Fact Export Reference
Stave evaluates CEL controls and exports facts. Two roles, one
binary. This page documents the export side: the stave export-sir
command, the three output formats, the predicate vocabulary, and the
closed-world axioms emitted in SMT-LIB.
Command
stave export-sir [flags]
Computes the Stave Intermediate Representation (SIR) — the vendor-neutral fact set built by Stave's evaluation pipeline — and writes it to stdout in the requested format.
Flags
| Flag | Default | Purpose |
|---|---|---|
--controls, -i | controls | Control definitions directory |
--observations, -o | observations | Observation snapshot directory |
--format, -f | json | One of json, jsonl, smt2 |
--now | (current time) | RFC3339 override for deterministic output |
--strip-catalog | false | Omit control catalog metadata (has_severity, has_type, has_domain) — reduces SMT2/JSONL to observation-derived facts only |
--closed-world | false | Emit closed-world forall axioms in SMT2 (needed for negative proofs; can cause solver timeout on large fact sets) |
Outputs
| Stream | Content |
|---|---|
| stdout | SIR document in the requested format |
| stderr | Errors and progress (suppressed when not a TTY) |
Exit codes
| Code | Meaning |
|---|---|
| 0 | Success |
| 2 | Input error (bad flag, malformed --now, missing files) |
| 4 | Internal error (load failure, builder error) |
| 130 | SIGINT |
Format: json (default)
Full nested SIR document. One top-level object with controls,
assets, identities, temporal, and lifecycle sections.
Lossless, suitable for tooling that wants the structured shape.
{
"controls": [{ "id": "CTL.S3.PUBLIC.001", "type": "unsafe_state", "classification": "state_assertion" }],
"assets": [{ "id": "res:aws:s3:bucket:example", "type": "storage_bucket", "vendor": "aws" }],
"identities": [],
"temporal": { "windows": [...] },
"lifecycle": { "now": "2026-01-02T00:00:00Z" }
}
Format: jsonl
One (subject, predicate, object) triple per line. Lossy projection
optimised for Datalog/Soufflé and ASP/Clingo consumers that
prefer flat predicate(s, o) facts.
Each line:
{"subject":"<id>","predicate":"<name>","object":"<value>","source":"<origin>","evidence":"<json-path>"}
Example excerpt from a public-bucket fixture:
{"subject":"CTL.S3.PUBLIC.001","predicate":"has_type","object":"unsafe_state","source":"control","evidence":"controls[0].type"}
{"subject":"res:aws:s3:bucket:example-public-bucket","predicate":"has_type","object":"storage_bucket","source":"asset","evidence":"assets[0].type"}
{"subject":"res:aws:s3:bucket:example-public-bucket","predicate":"has_vendor","object":"aws","source":"asset","evidence":"assets[0].vendor"}
{"subject":"res:aws:s3:bucket:example-public-bucket","predicate":"has_exposure_window","object":"true","source":"exposure","evidence":"temporal.windows[0]"}
{"subject":"res:aws:s3:bucket:example-public-bucket","predicate":"contributed_by","object":"CTL.S3.PUBLIC.001","source":"exposure","evidence":"temporal.windows[0].contributing_controls"}
source and evidence carry provenance — the kernel section the
fact came from and a JSON-pointer-style locator into the original
SIR — useful when an engine's output flags a triple and a human
needs to track it back to its origin.
Loading into Soufflé
.decl has_type(s: symbol, o: symbol)
.input has_type(IO=file, filename="facts.jsonl")

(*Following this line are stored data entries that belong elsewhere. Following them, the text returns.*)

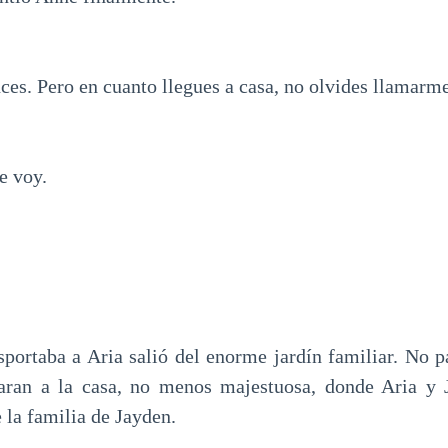
ces. Pero en cuanto llegues a casa, no olvides llamarm
e voy.
sportaba a Aria salió del enorme jardín familiar. No
garan a la casa, no menos majestuosa, donde Aria y 
 la familia de Jayden.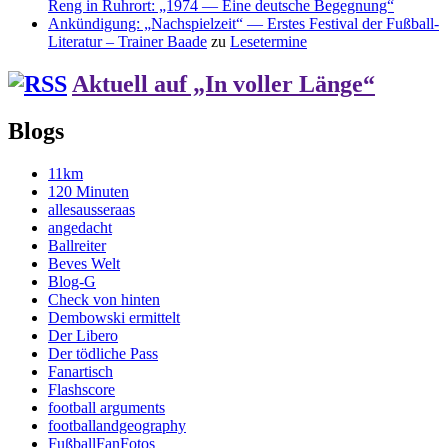
Reng in Ruhrort: „1974 — Eine deutsche Begegnung“
Ankündigung: „Nachspielzeit“ — Erstes Festival der Fußball-
Literatur – Trainer Baade
zu
Lesetermine
Aktuell auf „In voller Länge“
Blogs
11km
120 Minuten
allesausseraas
angedacht
Ballreiter
Beves Welt
Blog-G
Check von hinten
Dembowski ermittelt
Der Libero
Der tödliche Pass
Fanartisch
Flashscore
football arguments
footballandgeography
FußballFanFotos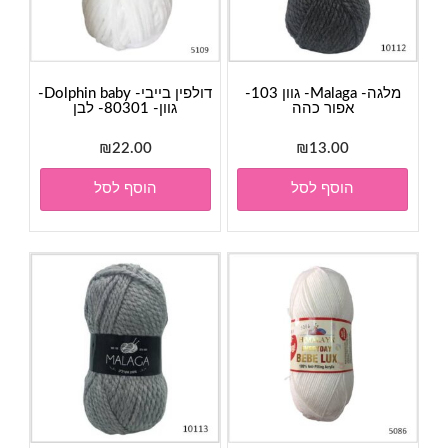
מלגה- Malaga- גוון 103-
דולפין בייבי- Dolphin baby-
אפור כהה
גוון- 80301- לבן
₪
22.00
₪
13.00
הוסף לסל
הוסף לסל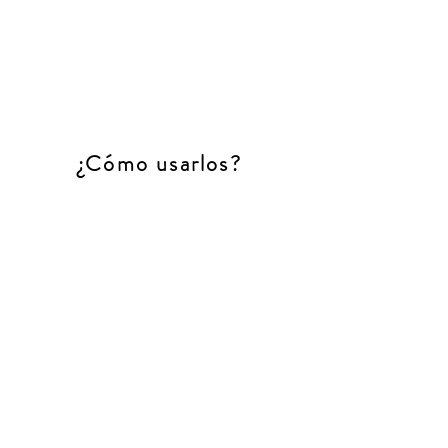
¿Cómo usarlos?
Cucurucho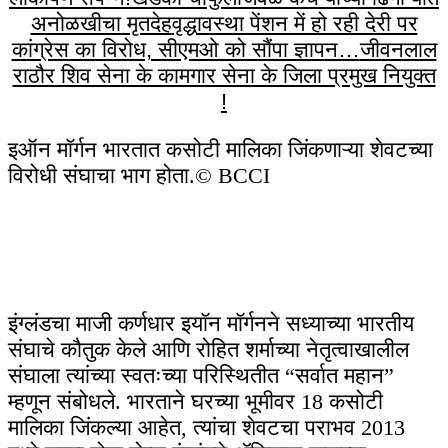
अनोळखीचा मृतदेह
वृद्धावस्था पेंशन में हो रही देरी पर
कांग्रेस का विरोध, सीएमओ को सौंपा ज्ञापन…
जीवनलाल
राठौर शिव सेना के कामगार सेना के जिला प्रमुख नियुक्त
!
इऑन मॉर्गन भारतात कसोटी मालिका जिंकणाऱ्या शेवटच्या
विरोधी संघाचा भाग होता.
© BCCI
इंग्लंडचा माजी कर्णधार इयॉन मॉर्गनने सध्याच्या भारतीय
संघाचे कौतुक केले आणि रोहित शर्माच्या नेतृत्वाखालील
संघाला त्यांच्या स्वतःच्या परिस्थितीत “सर्वात महान”
म्हणून संबोधले. भारताने घरच्या भूमीवर 18 कसोटी
मालिका जिंकल्या आहेत, त्यांचा शेवटचा पराभव 2013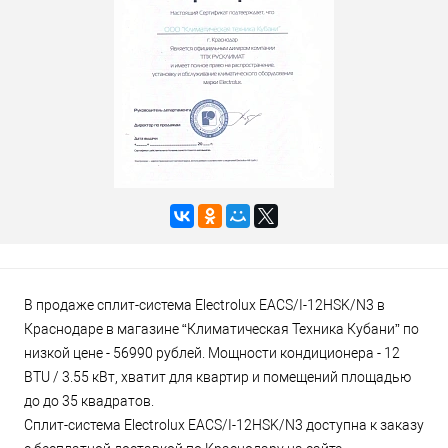
В продаже сплит-система Electrolux EACS/I-12HSK/N3 в
Краснодаре в магазине “Климатическая Техника Кубани” по
низкой цене - 56990 рублей. Мощности кондиционера - 12
BTU / 3.55 кВт, хватит для квартир и помещений площадью
до до 35 квадратов.
Сплит-система Electrolux EACS/I-12HSK/N3 доступна к заказу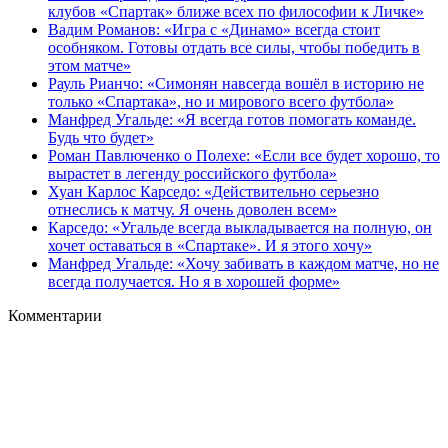
клубов «Спартак» ближе всех по философии к Личке»
Вадим Романов: «Игра с «Динамо» всегда стоит
особняком. Готовы отдать все силы, чтобы победить в
этом матче»
Рауль Рианчо: «Симонян навсегда вошёл в историю не
только «Спартака», но и мирового всего футбола»
Манфред Угальде: «Я всегда готов помогать команде.
Будь что будет»
Роман Павлюченко о Полехе: «Если все будет хорошо, то
вырастет в легенду российского футбола»
Хуан Карлос Карседо: «Действительно серьезно
отнеслись к матчу. Я очень доволен всем»
Карседо: «Угальде всегда выкладывается на полную, он
хочет оставаться в «Спартаке». И я этого хочу»
Манфред Угальде: «Хочу забивать в каждом матче, но не
всегда получается. Но я в хорошей форме»
Комментарии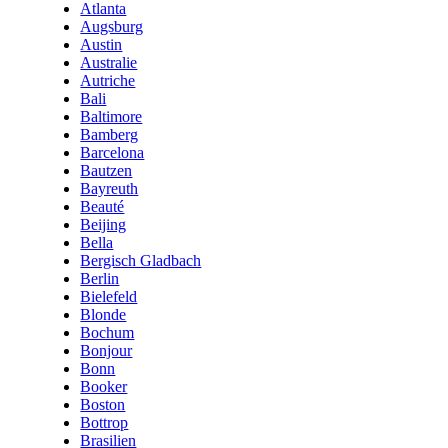
Atlanta
Augsburg
Austin
Australie
Autriche
Bali
Baltimore
Bamberg
Barcelona
Bautzen
Bayreuth
Beauté
Beijing
Bella
Bergisch Gladbach
Berlin
Bielefeld
Blonde
Bochum
Bonjour
Bonn
Booker
Boston
Bottrop
Brasilien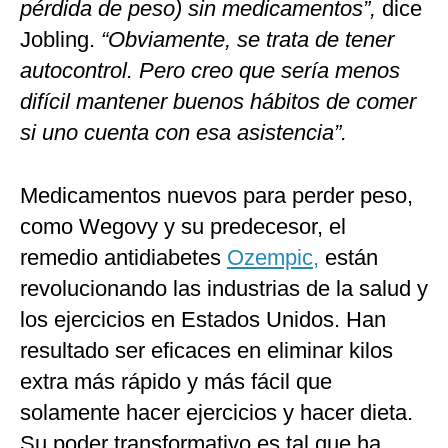
pérdida de peso) sin medicamentos”,
dice
Jobling.
“Obviamente, se trata de tener
autocontrol. Pero creo que sería menos
difícil mantener buenos hábitos de comer
si uno cuenta con esa asistencia”.
Medicamentos nuevos para perder peso,
como Wegovy y su predecesor, el
remedio antidiabetes
Ozempic,
están
revolucionando las industrias de la salud y
los ejercicios en Estados Unidos. Han
resultado ser eficaces en eliminar kilos
extra más rápido y más fácil que
solamente hacer ejercicios y hacer dieta.
Su poder transformativo es tal que ha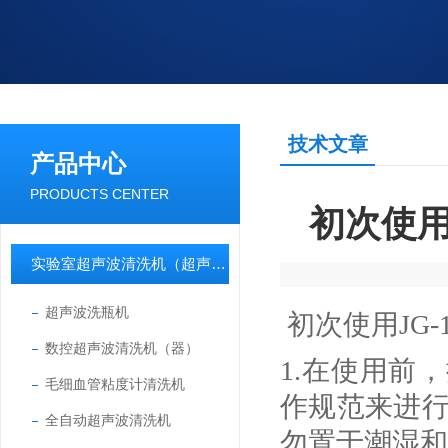
技术文章
产品中心
PRODUCTS CENTER
初次使用
实验室超声波清洗机（超声波清洗器）
超声波洗瓶机
初次使用
JG-
数控超声波清洗机（器）
1.
在使用前，
毛细血管粘度计清洗机
作规范来进
全自动超声波清洗机
勿置于潮湿和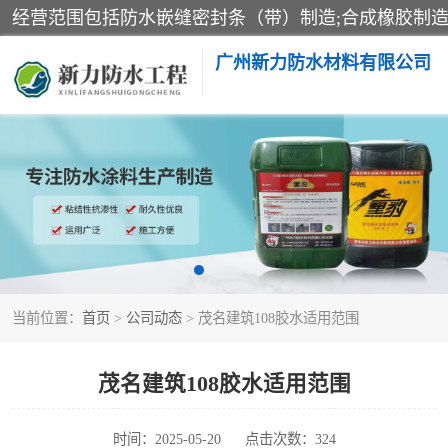
广州新力防水材料有限公司
黑豹防水胶
乳化沥青防水涂料
非固化橡胶防水涂料
当前位置：
首页
>
公司动态
> 茂名建筑108胶水适用范围
茂名建筑108胶水适用范围
时间：2025-05-20
点击次数：324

The example under stave/examples/souffle-reachability/
ships a transform.sh that converts the JSONL into Soufflé's
positional .facts format if you prefer that over the JSON loader.
Format: smt2
SMT-LIB v2 declarations + assertions. The output contains facts
only — no (check-sat), no queries — so any SMT solver (Z3, cvc5,
Yices) reads the same file. Reasoning programs append their own
query to the file before invoking the solver.
; Stave SIR facts export — SMT-LIB v2
; Predicates declared as Bool functions over String args.
; Closed-world axioms emitted per predicate: the predicate is true
; ONLY for the (subject, object) pairs explicitly asserted; for
; every other input it is false. This is the standard fact-base
; encoding for SAT/SMT consumers.
; This file contains FACTS ONLY. Append your query (check-sat / get-model / etc.) before invoking the solver.
(set-logic ALL)
; --- Predicate declarations ---
(declare-fun allows_unauthenticated (String String) Bool)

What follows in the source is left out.